But consider the scope of the challenge. There are some 20,000 protein-coding genes in the human genome, each of which can come in four or five versions, which adds up to about 100,000 possible protein sequences. Once a protein is created, it can be chemically modified by one or more of some 200 different tags. Multiply that by the fact that these tags can attach to a protein molecule at multiple positions, and you get a virtually limitless number of possible tagging combinations and, consequently, of differently modified proteins.

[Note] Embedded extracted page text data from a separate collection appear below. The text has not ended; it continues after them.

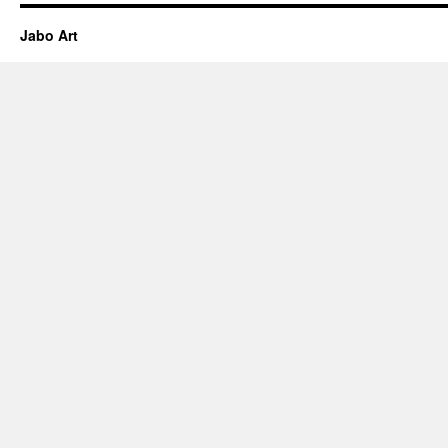
Jabo Art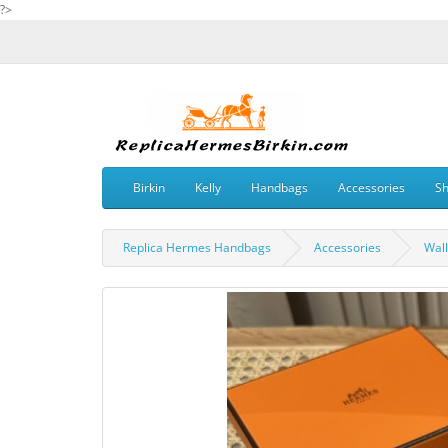
?>
Birkin
Kelly
Handbags
Accessories
S
Replica Hermes Handbags
Accessories
Wall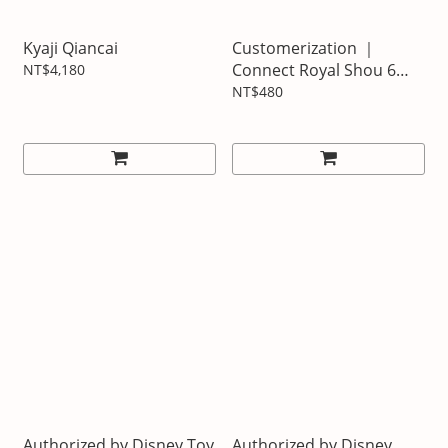
Kyaji Qiancai
Customerization ｜
Connect Royal Shou 6
NT$4,180
Taiwanese Matsuki
NT$480
Authorized by Disney Toy
Authorized by Disney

Standard methods cannot recognize these modified proteins. Each protein has a unique sequence of amino acid building blocks that allows it to be identified by comparing this sequence to protein blueprints in reference libraries, but modifications get in the way of this recognition because they alter the properties of the amino acids. As analyzing large numbers of such alterations simultaneously has been exceedingly difficult, a broad study of modified proteins – one that would ask open-ended questions – was too challenging. Thus most studies have, until now, tended to narrowly focus on just a few specific modifications.
“Looking at the effects of proteins without the changes that happen in them after they have been created limits our understanding of the true complexity of biological processes,” explains Merbl, of Weizmann’s Systems Immunology Department. “My lab set itself the goal of creating a novel computational tool that can track down dozens of protein modification types in an unbiased manner.”